Lauren Carboy is in her final semester of the Master of Library and Information Science Program at Rutgers online.
She is currently involved in a for-credit internship focusing in digital libraries. Her main project involves the Douglass Alumnae Oral History Project, which collects the stories of various Douglass Women’s College/NJC graduates throughout the years by way of interview. While additionally working on project organization, digitization, and transcription itself, Lauren plans on creating a short video documentary on one specific new interviewee, Susan Schwirk, and the unique story she has to tell. She hopes that working on the project and the video will display her digital, multimedia, and organizational skills positively, as well as giving her welcomed experience in digital humanities.
Alex DelPriore is in his second semester of the on-campus MLIS program at Rutgers, with a planned specialization in Digital Libraries. He is currently exploring options for a virtual map and tour of the Mabel Smith Douglass Library, utilizing multimedia including 360° panorama views and video, to enable online users to familiarize themselves with the facilities, services, and spaces the library has to offer. Alex is also working on new potential formats and programs for a second mapping project of Douglass Campus which is fully explained in the next paragraph below.

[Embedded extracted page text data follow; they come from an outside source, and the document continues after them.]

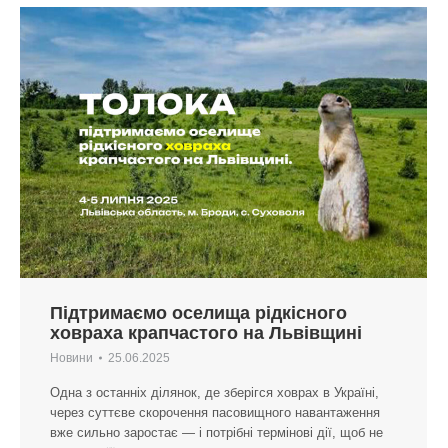
Підтримаємо оселища рідкісного
ховраха крапчастого на Львівщині
Новини
25.06.2025
Одна з останніх ділянок, де зберігся ховрах в Україні,
через суттєве скорочення пасовищного навантаження
вже сильно заростає — і потрібні термінові дії, щоб не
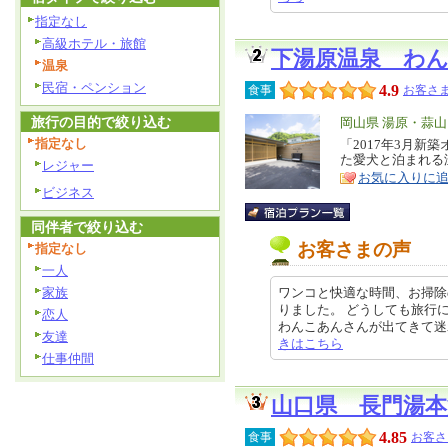
指定なし
高級ホテル・旅館
下湯原温泉 わ
温泉
民宿・ペンション
4.9
食事
お客さま
旅行の目的で絞り込む
エ
岡山県 湯原・蒜
指定なし
リ
「2017年3月新
特
た愛犬と泊まれる
ア
レジャー
徴
お気に入りに
ビジネス
同伴者で絞り込む
お客さまの声
指定なし
一人
家族
ワンコと快適な時間、お掃除
りました。 どうしても旅行
恋人
わんこあんさんが出てきて迷わずポ
友達
きはこちら
仕事仲間
山口県 長門湯本
4.85
食事
お客さ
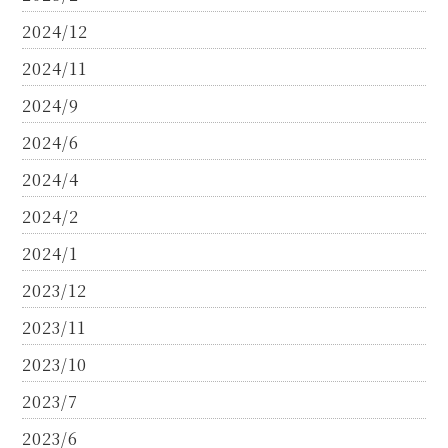
2024/12
2024/11
2024/9
2024/6
2024/4
2024/2
2024/1
2023/12
2023/11
2023/10
2023/7
2023/6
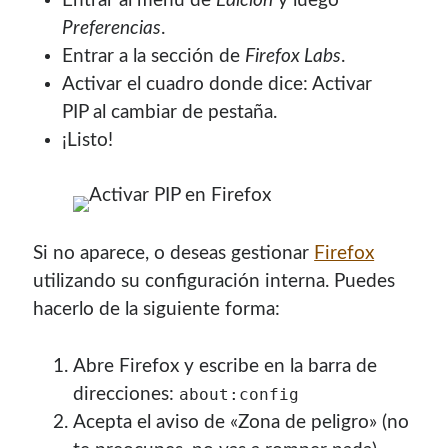
Entrar al menu de
Edición
y luego
Preferencias
.
Entrar a la sección de
Firefox Labs
.
Activar el cuadro donde dice: Activar
PIP al cambiar de pestaña.
¡Listo!
Si no aparece, o deseas gestionar
Firefox
utilizando su configuración interna. Puedes
hacerlo de la siguiente forma:
Abre Firefox y escribe en la barra de
direcciones:
about:config
Acepta el aviso de «Zona de peligro» (no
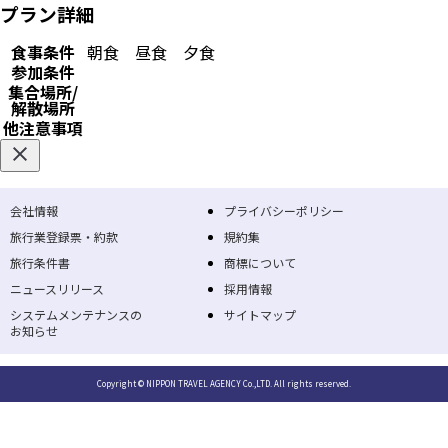
プラン詳細
食事条件
朝食
昼食
夕食
参加条件
集合場所/
解散場所
他注意事項
会社情報
プライバシーポリシー
旅行業登録票・約款
規約集
旅行条件書
商標について
ニュースリリース
採用情報
システムメンテナンスの
サイトマップ
お知らせ
Copyright © NIPPON TRAVEL AGENCY Co.,LTD. All rights reserved.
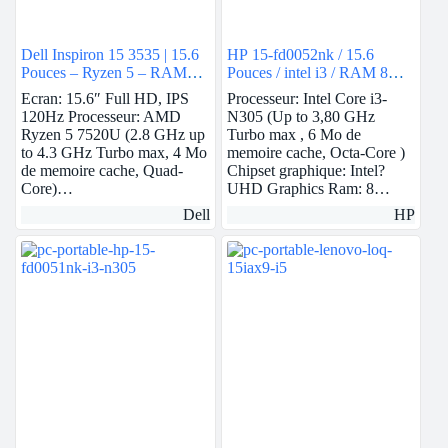
Dell Inspiron 15 3535 | 15.6
HP 15-fd0052nk / 15.6
Pouces – Ryzen 5 – RAM
Pouces / intel i3 / RAM 8Go
8Go – 512Go SSD – AMD
/ 512Go SSD / Intel UHD
Ecran: 15.6″ Full HD, IPS
Processeur: Intel Core i3-
Radeon
120Hz Processeur: AMD
N305 (Up to 3,80 GHz
Ryzen 5 7520U (2.8 GHz up
Turbo max , 6 Mo de
to 4.3 GHz Turbo max, 4 Mo
memoire cache, Octa-Core )
de memoire cache, Quad-
Chipset graphique: Intel?
Core)…
UHD Graphics Ram: 8…
Dell
HP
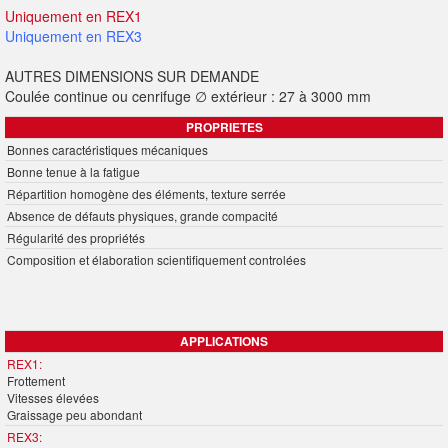
Uniquement en REX1
Uniquement en REX3
AUTRES DIMENSIONS SUR DEMANDE
Coulée continue ou cenrifuge ∅ extérieur : 27 à 3000 mm
PROPRIETES
Bonnes caractéristiques mécaniques
Bonne tenue à la fatigue
Répartition homogène des éléments, texture serrée
Absence de défauts physiques, grande compacité
Régularité des propriétés
Composition et élaboration scientifiquement controlées
APPLICATIONS
REX1:
Frottement
Vitesses élevées
Graissage peu abondant
REX3:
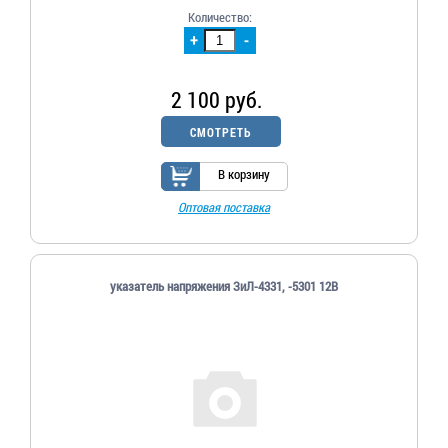
Количество:
+
-
2 100 руб.
СМОТРЕТЬ
В корзину
Оптовая поставка
указатель напряжения ЗиЛ-4331, -5301 12В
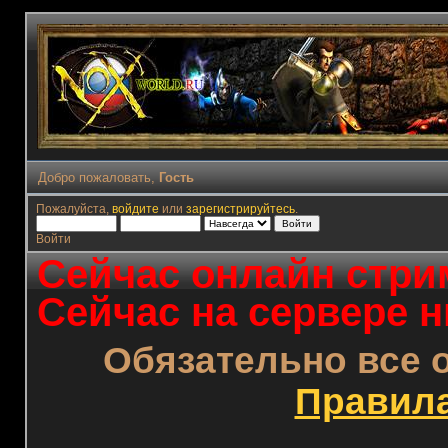
Добро пожаловать,
Гость
Пожалуйста,
войдите
или
зарегистрируйтесь
.
Войти
Сейчас онлайн стрим
Сейчас на сервере н
Обязательно все 
Правил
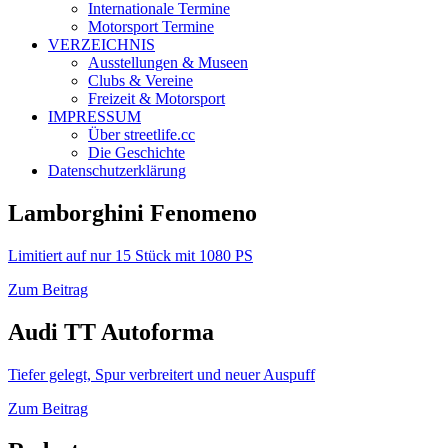
Internationale Termine
Motorsport Termine
VERZEICHNIS
Ausstellungen & Museen
Clubs & Vereine
Freizeit & Motorsport
IMPRESSUM
Über streetlife.cc
Die Geschichte
Datenschutzerklärung
Lamborghini Fenomeno
Limitiert auf nur 15 Stück mit 1080 PS
Zum Beitrag
Audi TT Autoforma
Tiefer gelegt, Spur verbreitert und neuer Auspuff
Zum Beitrag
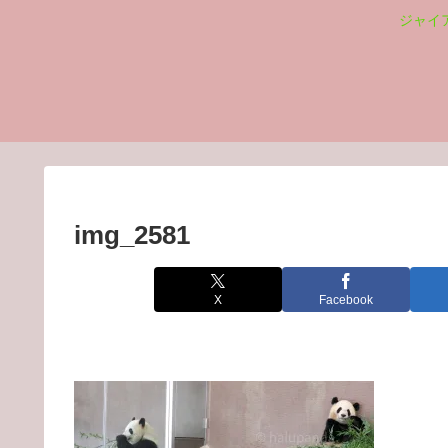
ジャイ
img_2581
X
Facebook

Along with Lauren and Alex, there are two Aresty students working within the Margery Somers Foster Center. Kelly Y. Jin is a Douglass Residential College student who plans to graduate in 2017.
She is majoring in computer science, and her project is entitled “Mapping Douglass Campus with Douglass Women’s Narratives: 1930’s through 1960’s.” In collaboration with the Douglass Alumnae Oral History Project, the assignment will take information from the interviews about buildings, landmarks, and physical spaces that were valued by the students on campus, and map them on an interactive map of Douglass Campus. The project will surely create an experiential narrative of college spaces over the course of four decades. It will also examine the women’s liberation movement in the 1960’s and the changes that amassed from it.
The second Aresty student is Aya Sakar, a senior double majoring in English and History with a minor in Women’s and Gender Studies.
Aya is working on yet another project, entitled “Perspectives on Diversity and Multiculturalism on Douglass Campus from the 1930’s to the 1980’s.”This project hopes to illustrate how Douglass became a diverse and multicultural community, putting its focus on Rutgers black student protests, civil rights activism in the 1960’s, and showing how diversity affected campus culture with its influence on policies, student life, and the enrollment and hiring processes. The project will demonstrate Aya’s researching skills, as well as her digital and multimedia knowledge production skills.